Когда Рыжий возвращается домой, половицы всё реже и реже загораются от неосторожных шагов. Полковника по-прежнему нет, Наринэ всё так же спит, а Поэт делает вид, что смотрит американские мультфильмы, лёжа на полу и уткнувшись лицом в отогнувшийся грязный угол линолеума. Теперь можно и Рыжему отдохнуть.

 

Антонина

Свеченька стоит на столе, гладит нежно иконку под потолком; за стеной голосит о чём-то своём сосед по коммунальной квартире, вечно нетрезвый студент-архитектор Дима; по телевизору второй час идёт избитый киноприём. Господи Иисусе, что же это за жизнь такая, что за жизнь, Господи...

Двенадцать ночи. Антонина, приняв душ, завернулась в тёплый халатик, некогда подаренный бывшим мужем, и устроилась в уголке, глядя в пламя свечи. Дверь закрыта на довольно надёжную финскую задвижку, временно защищающую от визитов бескорыстно сексуального Димы, и надо бы спать, но чего-то не хватает. Антонина лениво убирает со лба мокрую прядь волос и, не придя ни к какому определённому выводу, продолжает смотреть в огонь.

Единственное, в чём она уверена - это в том, что хочется запечатлеть в сознании это своё предсонное состояние, не похожее ни на что. Завтра опять тяжёлый труд, толкотня в транспорте, бездушный и презирающий мир... "...я же красивая и молодая баба... а трачу себя Бог знает на что...". В доказательство этой мысли Антонина распахивает халат и осматривает тело.
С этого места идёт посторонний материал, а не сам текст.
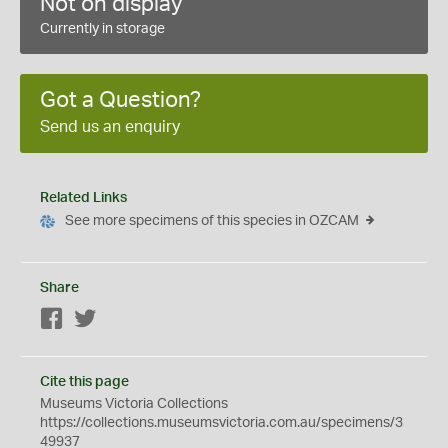
Not on display
Currently in storage
Got a Question?
Send us an enquiry
Related Links
See more specimens of this species in OZCAM
Share
Facebook
Twitter
Cite this page
Museums Victoria Collections
https://collections.museumsvictoria.com.au/specimens/3
49937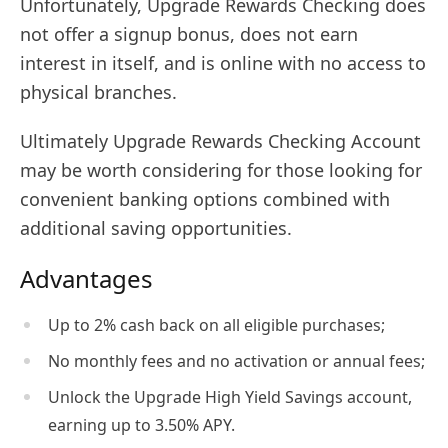
Unfortunately, Upgrade Rewards Checking does
not offer a signup bonus, does not earn
interest in itself, and is online with no access to
physical branches.
Ultimately Upgrade Rewards Checking Account
may be worth considering for those looking for
convenient banking options combined with
additional saving opportunities.
Advantages
Up to 2% cash back on all eligible purchases;
No monthly fees and no activation or annual fees;
Unlock the Upgrade High Yield Savings account,
earning up to 3.50% APY.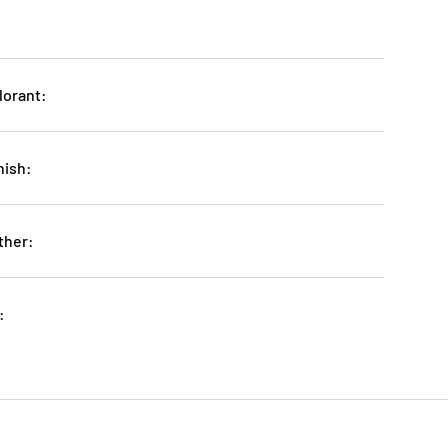
lorant:
nish:
ther:
: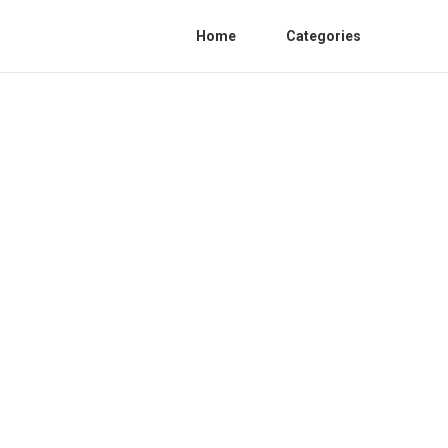
Home
Categories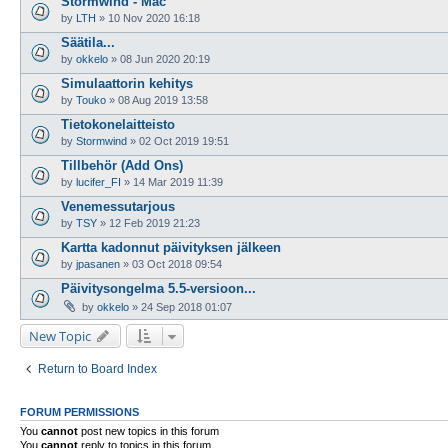
Stormwind - Mac
by
LTH
»
10 Nov 2020 16:18
Säätila...
by
okkelo
»
08 Jun 2020 20:19
Simulaattorin kehitys
by
Touko
»
08 Aug 2019 13:58
Tietokonelaitteisto
by
Stormwind
»
02 Oct 2019 19:51
Tillbehör (Add Ons)
by
lucifer_FI
»
14 Mar 2019 11:39
Venemessutarjous
by
TSY
»
12 Feb 2019 21:23
Kartta kadonnut päivityksen jälkeen
by
jpasanen
»
03 Oct 2018 09:54
Päivitysongelma 5.5-versioon...
by
okkelo
»
24 Sep 2018 01:07
New Topic
Return to Board Index
FORUM PERMISSIONS
You
cannot
post new topics in this forum
You
cannot
reply to topics in this forum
Действительно, тело красивой, православной и не рожавшей ещё двадцатидевятилетней женщины; в общем, есть на что посмотреть...

я красивая // я молодая // у меня привлекательное тело // и мне никто не нужен / я никому себя не доверю / только самой себе // как такую драгоценность можно отдать / моё тело // мне не нужны мужчины / от них бывают дети // я так хороша / что мне и одной хорошо / хорошо / господи как хорошо / аах-х / аа-х / аа-х

Стук в дверь. Антонина запахивает халат, делает глубокий вдох и подходит к двери, за которой, разумеется, как всегда, ждёт нетрезвый студент-архитектор Дима, пришедший попросить нежности и денег на водку. Не отвечая на призывы Димы, Антонина вздыхает ещё раз и теперь уже точно ложится спать...

 

Жёлтые младенцы

Все фотографии печатаются по три экземпляра, и все разные, но по прошествии некоторого времени на них выступает совсем иное изображение, совсем не то, которое ждали. Превалируют мёртвые младенцы, скорчившиеся в углу фотографии. Иногда лежащие в странных позах люди без голов - тоже по трое. Вернее, не то, чтобы у них совсем нет голов, просто их не видно. В третьих случаях - совсем загадочные мутные силуэты, смысл которых неясен. Как же всё это понимать?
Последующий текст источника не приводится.